[Records for the task]
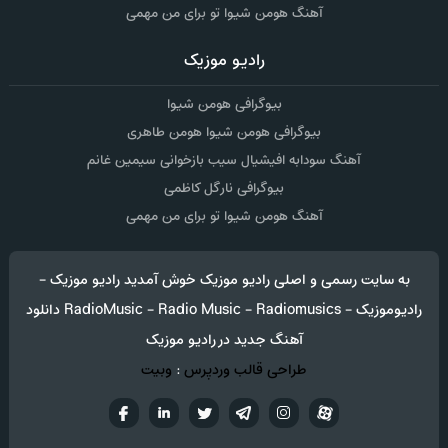
آهنگ هومن شیوا تو برای من مهمی
رادیو موزیک
بیوگرافی هومن شیوا
بیوگرافی هومن شیوا هومن طاهری
آهنگ سودابه افیشیال سیب بازخوانی سیمین غانم
بیوگرافی نارگل کاظمی
آهنگ هومن شیوا تو برای من مهمی
به سایت رسمی و اصلی رادیو موزیک خوش آمدید رادیو موزیک -
رادیوموزیک - RadioMusic - Radio Music - Radiomusics دانلود
آهنگ جدید در رادیو موزیک
طراحی قالب وردپرس
:
وبیت
آپارات
تلگرام
تويتر
اینستاگرام
لینکدین
فيسب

[What you need to do]
Whenever a line in the entries above includes the word "هومن", pull that line out.

[Task answer]
آهنگ هومن شیوا تو برای من مهمی
بیوگرافی هومن شیوا
بیوگرافی هومن شیوا هومن طاهری
آهنگ هومن شیوا تو برای من مهمی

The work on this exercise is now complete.